• _EXERCISE OBJECTIVE_
Your answer must be the lines from the one containing "partir ; les Togolais disent non" through the last line of the records below, copied exactly, with the pictures left out.

• _MATERIAL SHOWN_
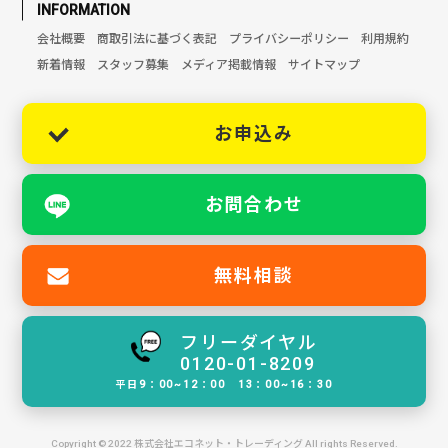
INFORMATION
会社概要
商取引法に基づく表記
プライバシーポリシー
利用規約
新着情報
スタッフ募集
メディア掲載情報
サイトマップ
お申込み
お問合わせ
無料相談
フリーダイヤル
0120-01-8209
平日9：00~12：00 13：00~16：30
Copyright © 2022 株式会社エコネット・トレーディング All rights Reserved.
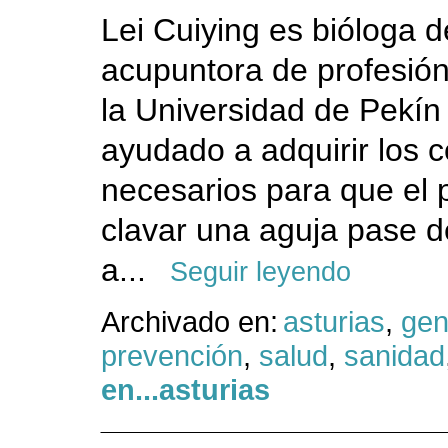
Lei Cuiying es bióloga 
acupuntora de profesión;
la Universidad de Pekín
ayudado a adquirir los 
necesarios para que el 
clavar una aguja pase d
a...
Seguir leyendo
Archivado en:
asturias
,
gen
prevención
,
salud
,
sanidad
en...asturias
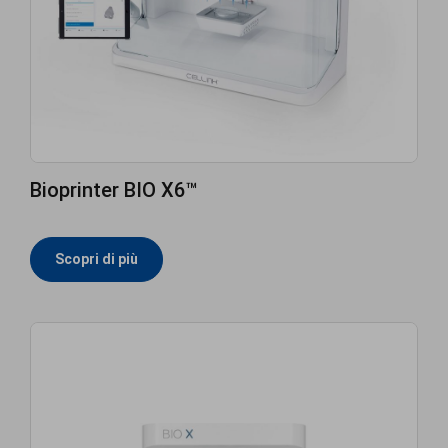
Bioprinter BIO X6™
Scopri di più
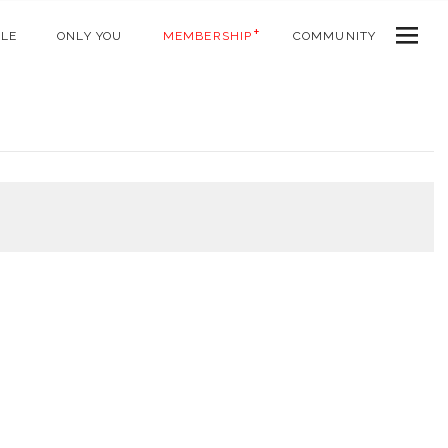
ALE
ONLY YOU
MEMBERSHIP
COMMUNITY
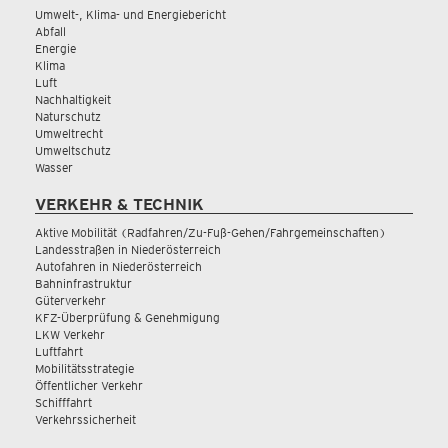
Umwelt-, Klima- und Energiebericht
Abfall
Energie
Klima
Luft
Nachhaltigkeit
Naturschutz
Umweltrecht
Umweltschutz
Wasser
VERKEHR & TECHNIK
Aktive Mobilität (Radfahren/Zu-Fuß-Gehen/Fahrgemeinschaften)
Landesstraßen in Niederösterreich
Autofahren in Niederösterreich
Bahninfrastruktur
Güterverkehr
KFZ-Überprüfung & Genehmigung
LKW Verkehr
Luftfahrt
Mobilitätsstrategie
Öffentlicher Verkehr
Schifffahrt
Verkehrssicherheit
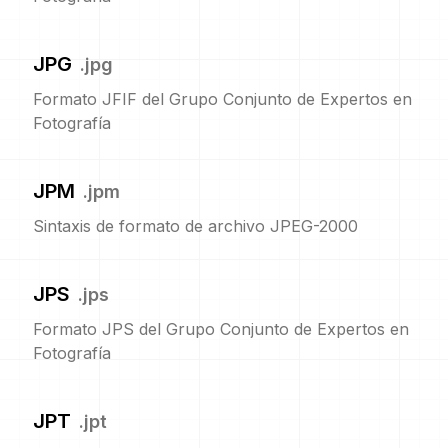
JPG
.
jpg
Formato JFIF del Grupo Conjunto de Expertos en
Fotografía
JPM
.
jpm
Sintaxis de formato de archivo JPEG-2000
JPS
.
jps
Formato JPS del Grupo Conjunto de Expertos en
Fotografía
JPT
.
jpt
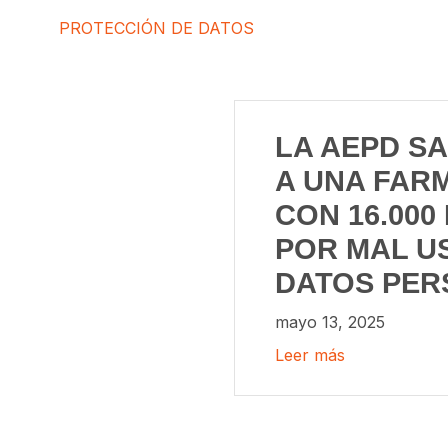
PROTECCIÓN DE DATOS
LA AEPD S
A UNA FAR
CON 16.000
POR MAL U
DATOS PER
mayo 13, 2025
Leer más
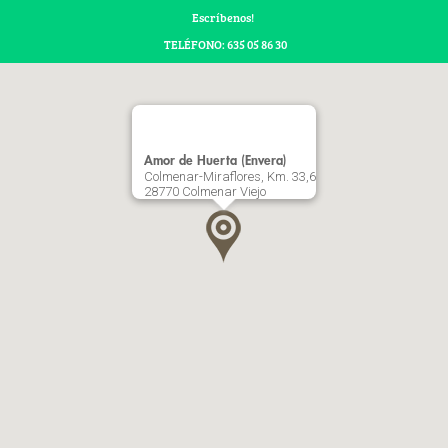
Escríbenos!
TELÉFONO: 635 05 86 30
Amor de Huerta (Envera)
Colmenar-Miraflores, Km. 33,6
28770 Colmenar Viejo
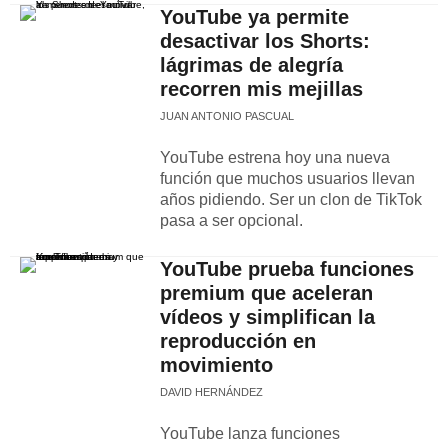
YouTube ya permite
desactivar los Shorts:
lágrimas de alegría
recorren mis mejillas
JUAN ANTONIO PASCUAL
YouTube estrena hoy una nueva
función que muchos usuarios llevan
años pidiendo. Ser un clon de TikTok
pasa a ser opcional.
YouTube prueba funciones
premium que aceleran
vídeos y simplifican la
reproducción en
movimiento
DAVID HERNÁNDEZ
YouTube lanza funciones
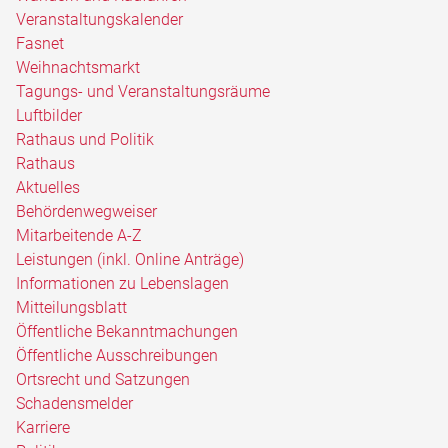
Veranstaltungskalender
Fasnet
Weihnachtsmarkt
Tagungs- und Veranstaltungsräume
Luftbilder
Rathaus und Politik
Rathaus
Aktuelles
Behördenwegweiser
Mitarbeitende A-Z
Leistungen (inkl. Online Anträge)
Informationen zu Lebenslagen
Mitteilungsblatt
Öffentliche Bekanntmachungen
Öffentliche Ausschreibungen
Ortsrecht und Satzungen
Schadensmelder
Karriere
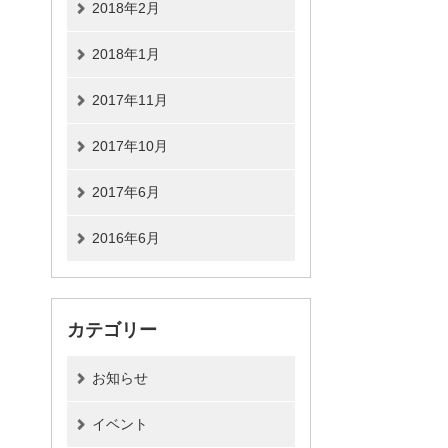
2018年2月
2018年1月
2017年11月
2017年10月
2017年6月
2016年6月
カテゴリー
お知らせ
イベント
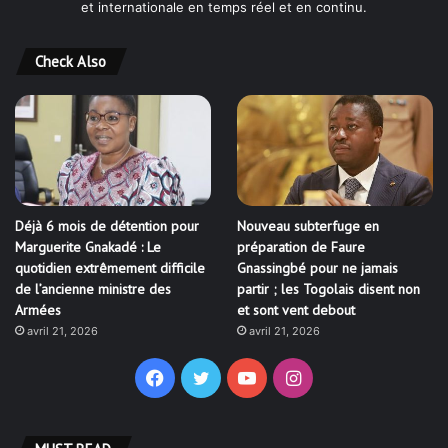
et internationale en temps réel et en continu.
Check Also
Déjà 6 mois de détention pour
Nouveau subterfuge en
Marguerite Gnakadé : Le
préparation de Faure
quotidien extrêmement difficile
Gnassingbé pour ne jamais
de l’ancienne ministre des
partir ; les Togolais disent non
Armées
et sont vent debout
avril 21, 2026
avril 21, 2026
Facebook
Twitter
YouTube
Instagram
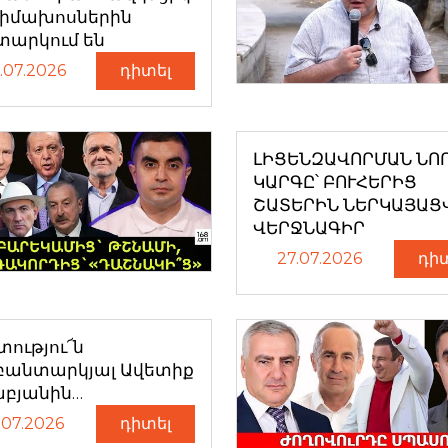
դիմախոսներին
տարկում են
.07.2026
դիտել
ԼԻՑԵՆԶԱՎՈՐՄԱՆ ՆՈ
ԿԱՐԳԸ՝ ԲՈՒՀԵՐԻՑ
ՇԱՏԵՐԻՆ ՆԵՐԿԱՅԱՑ
ՎԵՐՋՆԱԳԻՐ
27.07.2026
դի
ությու՜ն
բանտարկյալ Ավետիք
աբյանին…
.07.2026
դիտել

• _ANSWER BOX_
partir ; les Togolais disent non
Armées
et sont vent debout
avril 21, 2026
avril 21, 2026
Facebook
Twitter
YouTube
Instagram
դիմախոսներին
տարկում են
.07.2026
դիտել
ԼԻՑԵՆԶԱՎՈՐՄԱՆ ՆՈ
ԿԱՐԳԸ՝ ԲՈՒՀԵՐԻՑ
ՇԱՏԵՐԻՆ ՆԵՐԿԱՅԱՑ
ՎԵՐՋՆԱԳԻՐ
27.07.2026
դի
ությու՜ն
բանտարկյալ Ավետիք
աբյանին…
.07.2026
դիտել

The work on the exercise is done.